Bendigo and Adelaide Bank has become the latest institution to launch a new pure play digital bank.
Dubbed 'Up', the separately branded neo play will come in the form of a dedicated and separately branded app, as Bendigo attempts to snatch younger customers disillusioned with the offerings of the Big Four.
Australia's fifth largest retail institution claims the the new mobile-centric service, now in beta, will be Australia’s first fully licenced “all-in-app” mobile banking platform.
It will come with native phone payment and mobile wallet functionality in what is essentially a plastic-free play.
Global payments scheme mastercard has come along for the ride and gets to bolt its mobile debit card product onto Up, a move clearly aimed at enabling online purchases as much as physical point of sale.
The new service heavily pushes the "superpowered debit" component of the offer, a clear shift from the traditional approach of steering customers towards credit cards.
Currently in beta testing and slated for launch in October, 'Up' is squarely aimed at millenials and will feature a bunch of cash management and budgeting features.
These range from advance notifications for looming bill payments to disposable income calculations, according to Bendigo's investor presentation delivered on Monday.
The launch of Up comes as the challenger institution seeks to harness its positioning as a bank with a social conscience - right when most of its larger peers are copping a beating from regulators and the Royal Commission into misconduct in financial services.
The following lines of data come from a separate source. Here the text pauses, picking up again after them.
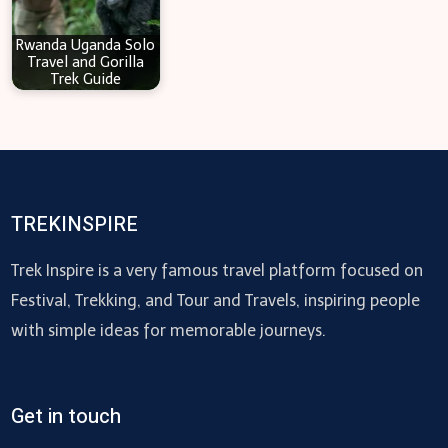
Rwanda Uganda Solo
Travel and Gorilla
Trek Guide
TREKINSPIRE
Trek Inspire is a very famous travel platform focused on
Festival, Trekking, and Tour and Travels, inspiring people
with simple ideas for memorable journeys.
Get in touch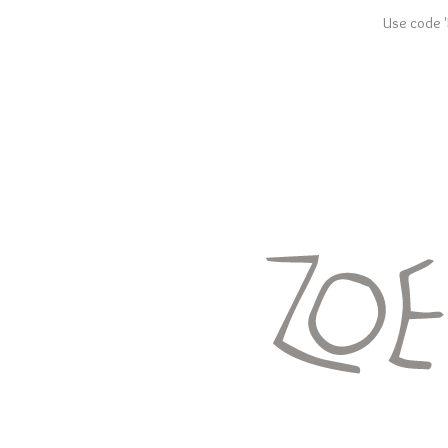
Use code '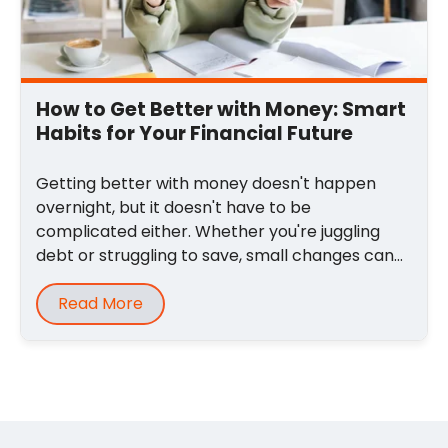
How to Get Better with Money: Smart
Habits for Your Financial Future
Getting better with money doesn't happen
overnight, but it doesn't have to be
complicated either. Whether you're juggling
debt or struggling to save, small changes can
lead to big ...
Read More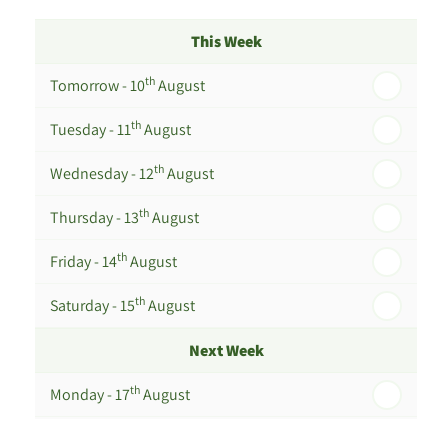
This Week
th
Tomorrow - 10
August
th
Tuesday - 11
August
th
Wednesday - 12
August
th
Thursday - 13
August
th
Friday - 14
August
th
Saturday - 15
August
Next Week
th
Monday - 17
August
th
Tuesday - 18
August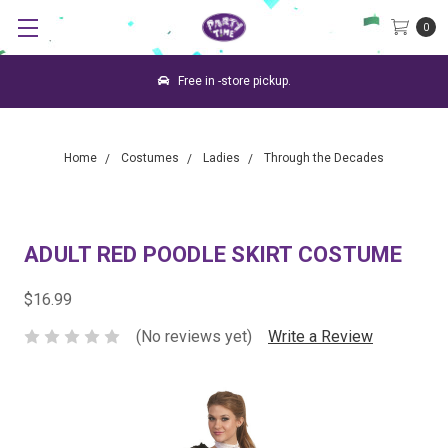
0
Free in -store pickup.
Home
Costumes
Ladies
Through the Decades
ADULT RED POODLE SKIRT COSTUME
$16.99
(No reviews yet)
Write a Review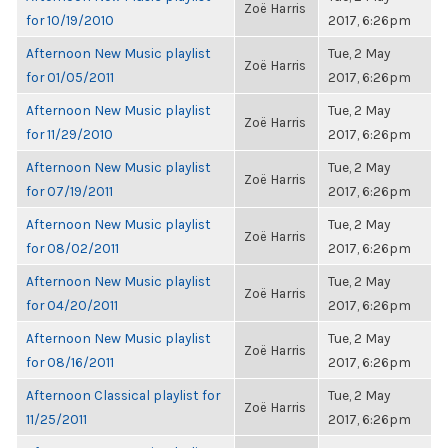
Zoë Harris
for 10/19/2010
2017, 6:26pm
Afternoon New Music playlist
Tue, 2 May
Zoë Harris
for 01/05/2011
2017, 6:26pm
Afternoon New Music playlist
Tue, 2 May
Zoë Harris
for 11/29/2010
2017, 6:26pm
Afternoon New Music playlist
Tue, 2 May
Zoë Harris
for 07/19/2011
2017, 6:26pm
Afternoon New Music playlist
Tue, 2 May
Zoë Harris
for 08/02/2011
2017, 6:26pm
Afternoon New Music playlist
Tue, 2 May
Zoë Harris
for 04/20/2011
2017, 6:26pm
Afternoon New Music playlist
Tue, 2 May
Zoë Harris
for 08/16/2011
2017, 6:26pm
Afternoon Classical playlist for
Tue, 2 May
Zoë Harris
11/25/2011
2017, 6:26pm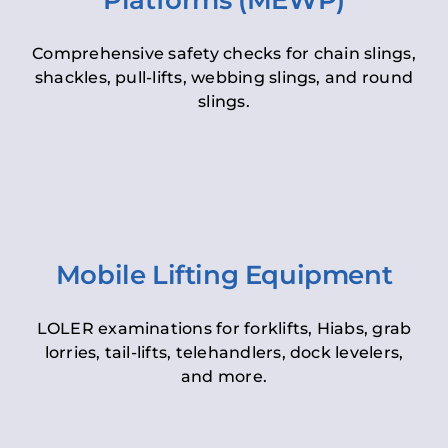
Platforms (MEWP)
Comprehensive safety checks for chain slings,
shackles, pull-lifts, webbing slings, and round
slings.
Mobile Lifting Equipment
LOLER examinations for forklifts, Hiabs, grab
lorries, tail-lifts, telehandlers, dock levelers,
and more.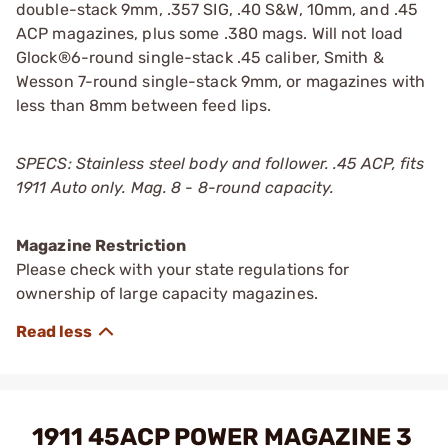
double-stack 9mm, .357 SIG, .40 S&W, 10mm, and .45
ACP magazines, plus some .380 mags. Will not load
Glock®6-round single-stack .45 caliber, Smith &
Wesson 7-round single-stack 9mm, or magazines with
less than 8mm between feed lips.
SPECS: Stainless steel body and follower. .45 ACP, fits
1911 Auto only. Mag. 8 - 8-round capacity.
Magazine Restriction
Please check with your state regulations for
ownership of large capacity magazines.
1911 45ACP POWER MAGAZINE 3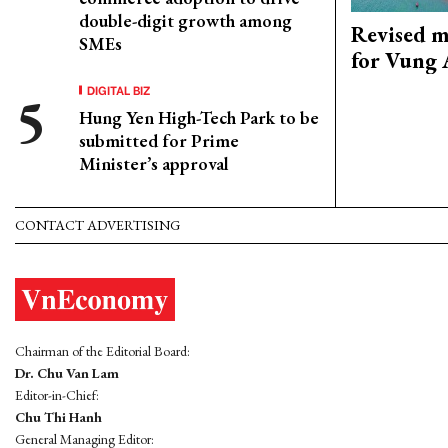
double-digit growth among
Revised m
SMEs
for Vung 
DIGITAL BIZ
Hung Yen High-Tech Park to be
submitted for Prime
Minister’s approval
CONTACT ADVERTISING
Chairman of the Editorial Board:
Dr. Chu Van Lam
Editor-in-Chief:
Chu Thi Hanh
General Managing Editor: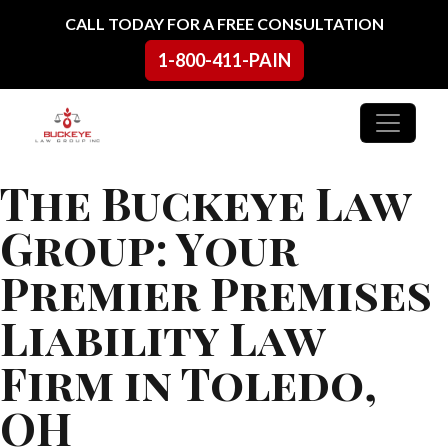
Skip to content
CALL TODAY FOR A FREE CONSULTATION
1-800-411-PAIN
Main Navigation
The Buckeye Law
Group: Your
Premier Premises
Liability Law
Firm in Toledo,
OH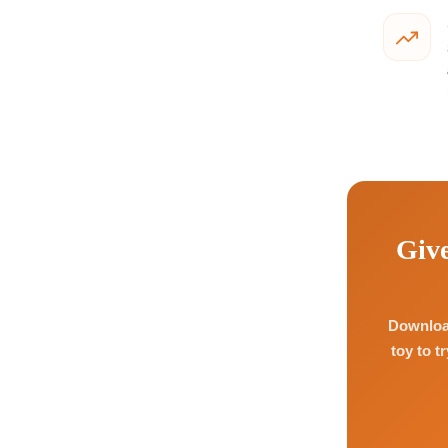
Give
Download
toy to t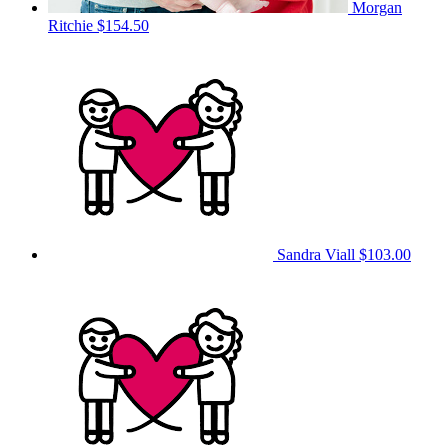
Morgan
Ritchie
$154.50
Sandra Viall
$103.00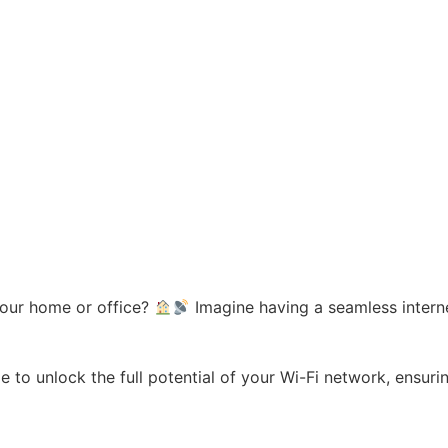
your home or office?
Imagine having a seamless interne
ble to unlock the full potential of your Wi-Fi network, ensu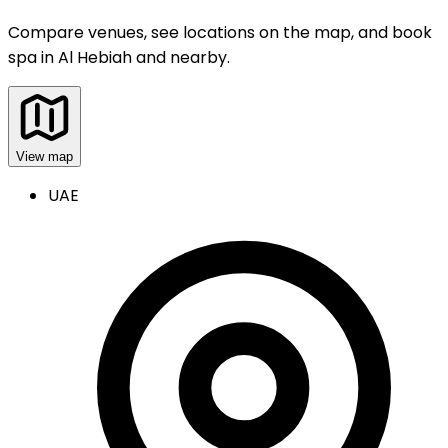
Compare venues, see locations on the map, and book
spa
in
Al Hebiah and nearby
.
View map
UAE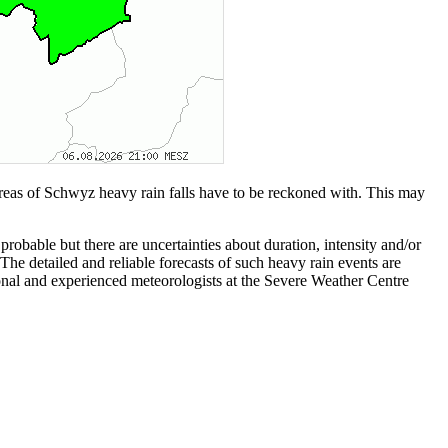
reas of Schwyz heavy rain falls have to be reckoned with. This may
bable but there are uncertainties about duration, intensity and/or
The detailed and reliable forecasts of such heavy rain events are
ssional and experienced meteorologists at the Severe Weather Centre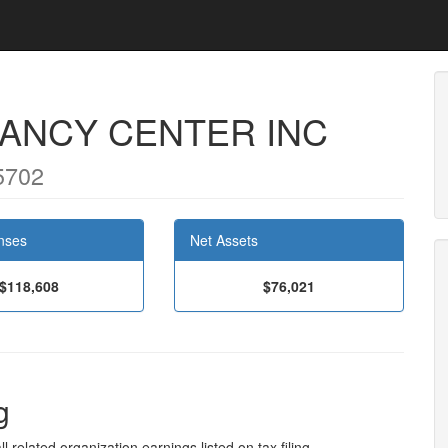
NANCY CENTER INC
5702
nses
Net Assets
$118,608
$76,021
g
l related organization earnings listed on tax filing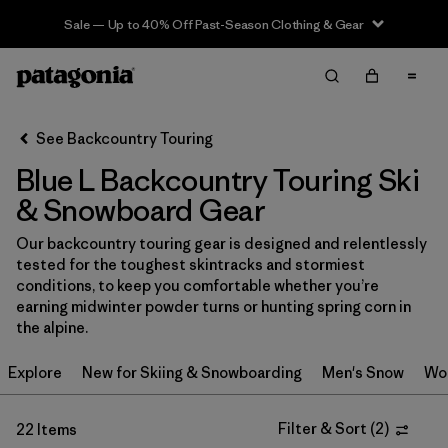
Sale — Up to 40% Off Past-Season Clothing & Gear
Filter & Sort
Clear All
In-Store Pickup
Select Store
See Backcountry Touring
Blue L Backcountry Touring Ski
Sort By
& Snowboard Gear
Filter by
Category
Our backcountry touring gear is designed and relentlessly
tested for the toughest skintracks and stormiest
Filter by
Price
conditions, to keep you comfortable whether you’re
earning midwinter powder turns or hunting spring corn in
Filter by
Size
1
the alpine.
Explore
New for Skiing & Snowboarding
Men's Snow
Wo
Filter by
Fit
Filter & Sort
(
2
)
22 Items
Filter by
Color
1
Tapping into broader concerns that cashless shouldn't translate to clueless, Bendigo says its neobank will help digital natives “gain financial independence and enrich their financial life”.
The new platform was revealed at the company’s annual results presentation on Monday that produced a $445.1 cash profit, up 6.4 percent overt the previous year.
The positive result came amid broader increases in tech expenditure that the bank made no apologies for, instead selling the advantage smaller more nimble institutions can exploit.
Bendigo managing director Marnie Baker said a sector-wide focus on the possibilities of distributed ledger technology, biometrics and artificial intelligence was creating a better experience for customers and also a foothold for startup competitors.
“Uncertainty about the pace, scale and breadth of disruption” is providing the impetus for the bank to invest in and partner with innovators in the industry to keep up with the pack.
Operational IT spending at the bank increased 7.5 percent to $77 million, up $5.7 million.
Like the CBA last week, a good portion of that opex increase was attributed to a rise in software licensing fees.
The bank’s software capitalisation reached $190.4 million for the financial year, down slightly from $196 million the previous year.
Software amortisation also rose significantly, up 34.6 percent or $7 million on the prior reporting period.
The spending on systems is only predicted to increase next year, said chief financial officer Travis Crouch during the results presentation.
Crouch foresees yet another increase in amortisation from this year’s levels “as the bank’s technology investments continue to come into use”.
“Overall, when we look at these investments, I’d expect our amortisation charge in FY19 to be in the order of $10 million higher than what we have incurred in this financial year,” he said.